What the task requires — Could you print, exactly and without pictures, only the lines from the one with "Mask inferior vena" through the end of the records below?

----- Record excerpts

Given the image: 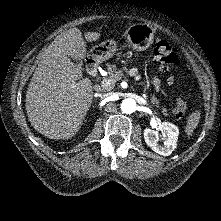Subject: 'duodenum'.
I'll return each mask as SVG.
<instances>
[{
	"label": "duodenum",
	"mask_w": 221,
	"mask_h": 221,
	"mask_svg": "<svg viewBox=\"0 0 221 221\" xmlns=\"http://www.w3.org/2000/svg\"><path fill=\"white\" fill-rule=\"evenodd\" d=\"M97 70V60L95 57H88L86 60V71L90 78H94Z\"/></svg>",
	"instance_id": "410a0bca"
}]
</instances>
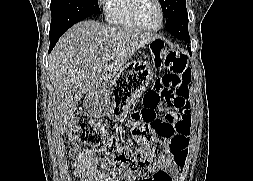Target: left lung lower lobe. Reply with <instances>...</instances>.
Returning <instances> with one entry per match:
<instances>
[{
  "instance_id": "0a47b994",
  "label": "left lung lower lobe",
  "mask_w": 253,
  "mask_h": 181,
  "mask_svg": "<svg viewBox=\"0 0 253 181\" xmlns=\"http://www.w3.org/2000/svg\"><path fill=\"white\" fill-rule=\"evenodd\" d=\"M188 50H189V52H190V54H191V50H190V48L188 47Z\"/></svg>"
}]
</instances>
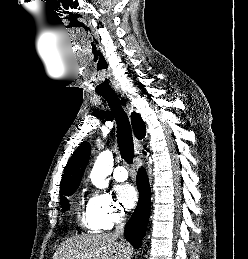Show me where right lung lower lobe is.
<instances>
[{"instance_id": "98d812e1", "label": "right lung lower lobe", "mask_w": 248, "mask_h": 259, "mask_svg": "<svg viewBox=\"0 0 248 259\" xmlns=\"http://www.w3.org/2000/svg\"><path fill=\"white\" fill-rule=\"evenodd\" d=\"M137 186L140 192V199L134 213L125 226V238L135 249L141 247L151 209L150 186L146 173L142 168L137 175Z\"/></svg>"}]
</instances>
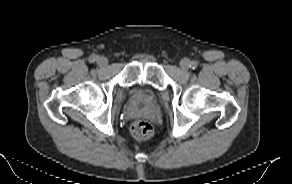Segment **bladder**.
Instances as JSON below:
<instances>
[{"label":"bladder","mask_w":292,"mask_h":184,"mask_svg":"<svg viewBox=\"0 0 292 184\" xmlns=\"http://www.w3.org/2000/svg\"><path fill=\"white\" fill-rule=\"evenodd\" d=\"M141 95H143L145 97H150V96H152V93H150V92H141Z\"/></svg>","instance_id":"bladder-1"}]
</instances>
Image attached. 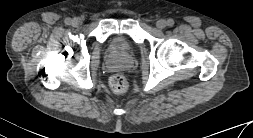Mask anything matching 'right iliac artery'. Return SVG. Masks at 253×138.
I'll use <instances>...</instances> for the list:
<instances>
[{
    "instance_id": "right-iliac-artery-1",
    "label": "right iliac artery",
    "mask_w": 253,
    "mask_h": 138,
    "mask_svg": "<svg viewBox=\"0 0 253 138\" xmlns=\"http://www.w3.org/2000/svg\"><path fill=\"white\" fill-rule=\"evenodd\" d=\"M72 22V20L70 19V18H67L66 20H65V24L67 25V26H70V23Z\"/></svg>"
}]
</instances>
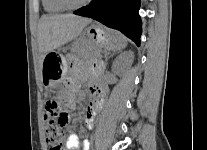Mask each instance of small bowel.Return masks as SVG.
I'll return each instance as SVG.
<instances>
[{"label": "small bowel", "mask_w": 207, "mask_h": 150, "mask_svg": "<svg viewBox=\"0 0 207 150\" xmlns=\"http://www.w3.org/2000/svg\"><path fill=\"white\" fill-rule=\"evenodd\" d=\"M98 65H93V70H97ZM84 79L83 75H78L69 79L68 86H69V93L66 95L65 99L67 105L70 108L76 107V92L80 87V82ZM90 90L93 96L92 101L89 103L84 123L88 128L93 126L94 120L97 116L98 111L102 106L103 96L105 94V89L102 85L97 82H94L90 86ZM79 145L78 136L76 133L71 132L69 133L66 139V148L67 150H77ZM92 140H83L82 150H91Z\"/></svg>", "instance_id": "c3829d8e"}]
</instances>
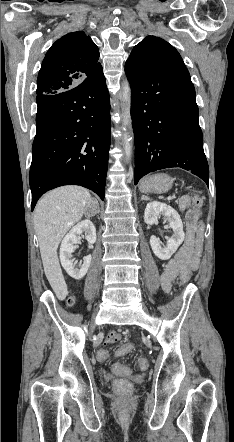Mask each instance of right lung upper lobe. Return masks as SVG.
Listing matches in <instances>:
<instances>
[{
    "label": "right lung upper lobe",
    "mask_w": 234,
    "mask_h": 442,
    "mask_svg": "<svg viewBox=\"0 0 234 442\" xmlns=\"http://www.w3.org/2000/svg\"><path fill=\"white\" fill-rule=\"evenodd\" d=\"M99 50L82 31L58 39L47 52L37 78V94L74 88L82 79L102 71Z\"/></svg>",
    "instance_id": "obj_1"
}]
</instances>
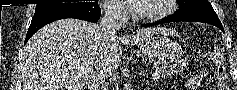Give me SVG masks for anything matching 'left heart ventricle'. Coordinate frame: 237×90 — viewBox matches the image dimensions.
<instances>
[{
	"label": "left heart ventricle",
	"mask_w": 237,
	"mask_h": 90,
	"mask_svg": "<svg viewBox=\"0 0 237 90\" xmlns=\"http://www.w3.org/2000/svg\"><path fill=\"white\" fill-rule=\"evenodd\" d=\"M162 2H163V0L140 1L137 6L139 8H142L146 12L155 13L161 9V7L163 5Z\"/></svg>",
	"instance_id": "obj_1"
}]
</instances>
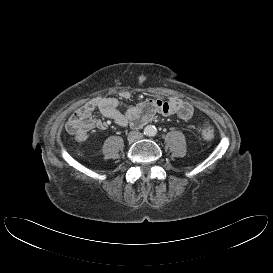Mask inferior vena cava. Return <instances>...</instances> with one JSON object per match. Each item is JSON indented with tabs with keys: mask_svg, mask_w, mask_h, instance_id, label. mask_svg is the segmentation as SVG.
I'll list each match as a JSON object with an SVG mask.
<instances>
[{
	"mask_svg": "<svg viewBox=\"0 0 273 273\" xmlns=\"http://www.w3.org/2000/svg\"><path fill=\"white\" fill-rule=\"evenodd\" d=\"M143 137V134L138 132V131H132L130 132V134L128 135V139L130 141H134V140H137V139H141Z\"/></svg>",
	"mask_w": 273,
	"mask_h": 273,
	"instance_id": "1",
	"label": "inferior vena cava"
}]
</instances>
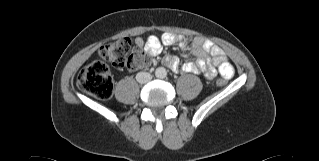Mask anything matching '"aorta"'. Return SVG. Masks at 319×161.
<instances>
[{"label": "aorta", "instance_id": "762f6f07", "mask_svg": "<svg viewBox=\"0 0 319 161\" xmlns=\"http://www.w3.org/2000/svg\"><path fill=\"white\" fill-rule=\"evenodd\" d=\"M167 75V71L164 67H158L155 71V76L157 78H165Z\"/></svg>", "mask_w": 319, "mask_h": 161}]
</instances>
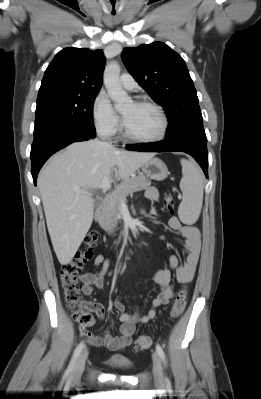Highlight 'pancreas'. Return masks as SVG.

----------

Completed task —
Mask inferior vena cava. Return <instances>...</instances> with one JSON object per match. Each item is JSON indented with tabs with keys: mask_svg, mask_w, mask_h, instance_id, label. mask_svg is the segmentation as SVG.
I'll list each match as a JSON object with an SVG mask.
<instances>
[{
	"mask_svg": "<svg viewBox=\"0 0 273 273\" xmlns=\"http://www.w3.org/2000/svg\"><path fill=\"white\" fill-rule=\"evenodd\" d=\"M143 137V134L138 132V131H132L130 132V134L128 135V139L130 141H134V140H137V139H141Z\"/></svg>",
	"mask_w": 273,
	"mask_h": 273,
	"instance_id": "1",
	"label": "inferior vena cava"
}]
</instances>
Mask anything matching '"aorta"'. Return SVG. Masks at 319×161.
<instances>
[{"label": "aorta", "instance_id": "762f6f07", "mask_svg": "<svg viewBox=\"0 0 319 161\" xmlns=\"http://www.w3.org/2000/svg\"><path fill=\"white\" fill-rule=\"evenodd\" d=\"M167 75V71L164 67H158L155 71V76L157 78H165Z\"/></svg>", "mask_w": 319, "mask_h": 161}]
</instances>
Highlight 'pancreas'. Return masks as SVG.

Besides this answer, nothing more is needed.